# Task goal:
Give the entries below again, word for word, and leave out the images.

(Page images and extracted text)
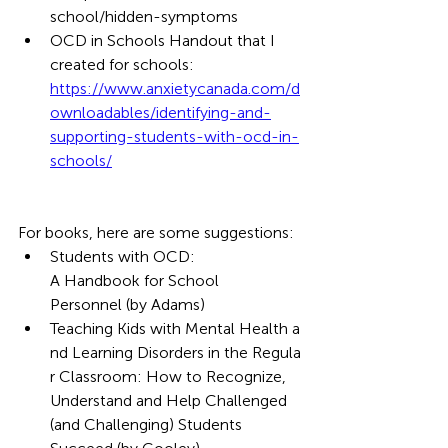
school/hidden-symptoms 
OCD in Schools Handout that I 
created for schools: 
https://www.anxietycanada.com/d
ownloadables/identifying-and-
supporting-students-with-ocd-in-
schools/
For books, here are some suggestions:
Students with OCD: 
A Handbook for School 
Personnel (by Adams)
Teaching Kids with Mental Health a
nd Learning Disorders in the Regula
r Classroom: How to Recognize, 
Understand and Help Challenged 
(and Challenging) Students 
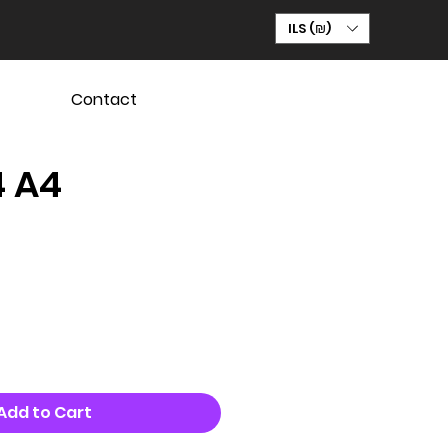
ILS (₪)
Contact
4 A4
Add to Cart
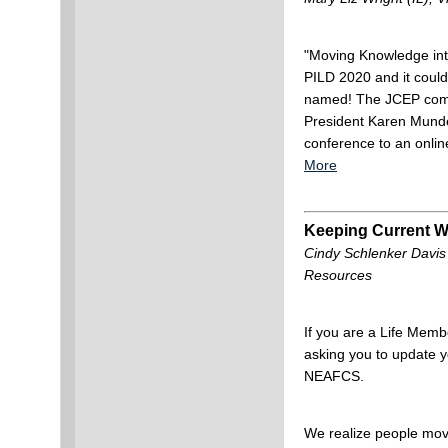
"Moving Knowledge int
PILD 2020 and it coul
named! The JCEP comm
President Karen Munde
conference to an onlin
More
Keeping Current W
Cindy Schlenker Davis
Resources
If you are a Life Membe
asking you to update y
NEAFCS.
We realize people mo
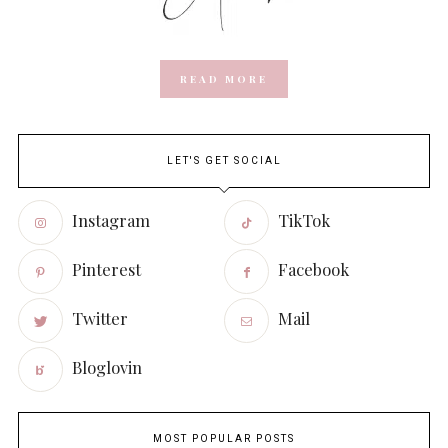
READ MORE
LET'S GET SOCIAL
Instagram
TikTok
Pinterest
Facebook
Twitter
Mail
Bloglovin
MOST POPULAR POSTS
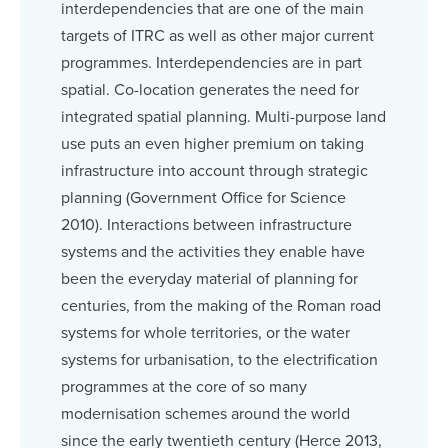
interdependencies that are one of the main
targets of ITRC as well as other major current
programmes. Interdependencies are in part
spatial. Co-location generates the need for
integrated spatial planning. Multi-purpose land
use puts an even higher premium on taking
infrastructure into account through strategic
planning (Government Office for Science
2010). Interactions between infrastructure
systems and the activities they enable have
been the everyday material of planning for
centuries, from the making of the Roman road
systems for whole territories, or the water
systems for urbanisation, to the electrification
programmes at the core of so many
modernisation schemes around the world
since the early twentieth century (Herce 2013,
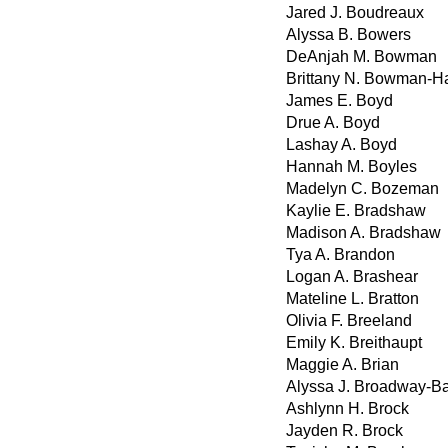
Jared J. Boudreaux
Alyssa B. Bowers
DeAnjah M. Bowman
Brittany N. Bowman-H
James E. Boyd
Drue A. Boyd
Lashay A. Boyd
Hannah M. Boyles
Madelyn C. Bozeman
Kaylie E. Bradshaw
Madison A. Bradshaw
Tya A. Brandon
Logan A. Brashear
Mateline L. Bratton
Olivia F. Breeland
Emily K. Breithaupt
Maggie A. Brian
Alyssa J. Broadway-B
Ashlynn H. Brock
Jayden R. Brock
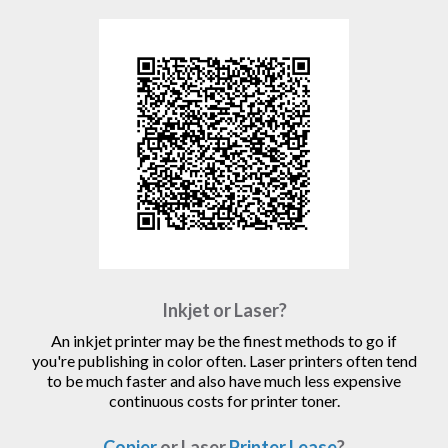
Inkjet or Laser?
An inkjet printer may be the finest methods to go if
you're publishing in color often. Laser printers often tend
to be much faster and also have much less expensive
continuous costs for printer toner.
Copier
or Laser
Printer Lease
?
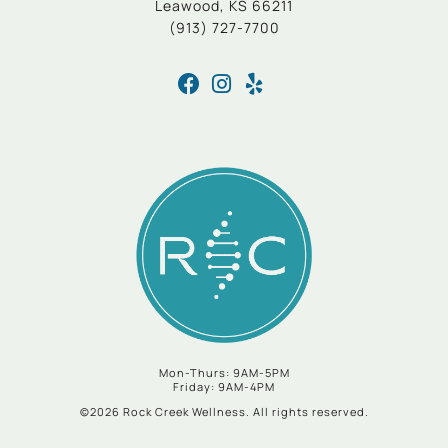
Leawood, KS 66211
(913) 727-7700
Mon-Thurs: 9AM-5PM
Friday: 9AM-4PM
©2026 Rock Creek Wellness. All rights reserved.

# Task output:
school/hidden-symptoms 
OCD in Schools Handout that I 
created for schools: 
https://www.anxietycanada.com/d
ownloadables/identifying-and-
supporting-students-with-ocd-in-
schools/
For books, here are some suggestions:
Students with OCD: 
A Handbook for School 
Personnel (by Adams)
Teaching Kids with Mental Health a
nd Learning Disorders in the Regula
r Classroom: How to Recognize, 
Understand and Help Challenged 
(and Challenging) Students 
ILS (₪)
Contact
4 A4
Add to Cart
"Moving Knowledge int
PILD 2020 and it coul
named! The JCEP comm
President Karen Munde
conference to an onlin
More
Keeping Current W
Cindy Schlenker Davis
Resources
If you are a Life Membe
asking you to update y
NEAFCS.
We realize people mo
READ MORE
LET'S GET SOCIAL
Instagram
TikTok
Pinterest
Facebook
Twitter
Mail
Bloglovin
MOST POPULAR POSTS
interdependencies that are one of the main
targets of ITRC as well as other major current
programmes. Interdependencies are in part
spatial. Co-location generates the need for
integrated spatial planning. Multi-purpose land
use puts an even higher premium on taking
infrastructure into account through strategic
planning (Government Office for Science
2010). Interactions between infrastructure
systems and the activities they enable have
been the everyday material of planning for
centuries, from the making of the Roman road
systems for whole territories, or the water
systems for urbanisation, to the electrification
programmes at the core of so many
modernisation schemes around the world
since the early twentieth century (Herce 2013,
Jared J. Boudreaux
Alyssa B. Bowers
DeAnjah M. Bowman
Brittany N. Bowman-H
James E. Boyd
Drue A. Boyd
Lashay A. Boyd
Hannah M. Boyles
Madelyn C. Bozeman
Kaylie E. Bradshaw
Madison A. Bradshaw
Tya A. Brandon
Logan A. Brashear
Mateline L. Bratton
Olivia F. Breeland
Emily K. Breithaupt
Maggie A. Brian
Alyssa J. Broadway-B
Ashlynn H. Brock
Jayden R. Brock
Inkjet or Laser?
An inkjet printer may be the finest methods to go if
you're publishing in color often. Laser printers often tend
to be much faster and also have much less expensive
continuous costs for printer toner.
Copier
or Laser
Printer Lease
?
Leawood, KS 66211
(913) 727-7700
Mon-Thurs: 9AM-5PM
Friday: 9AM-4PM
©2026 Rock Creek Wellness. All rights reserved.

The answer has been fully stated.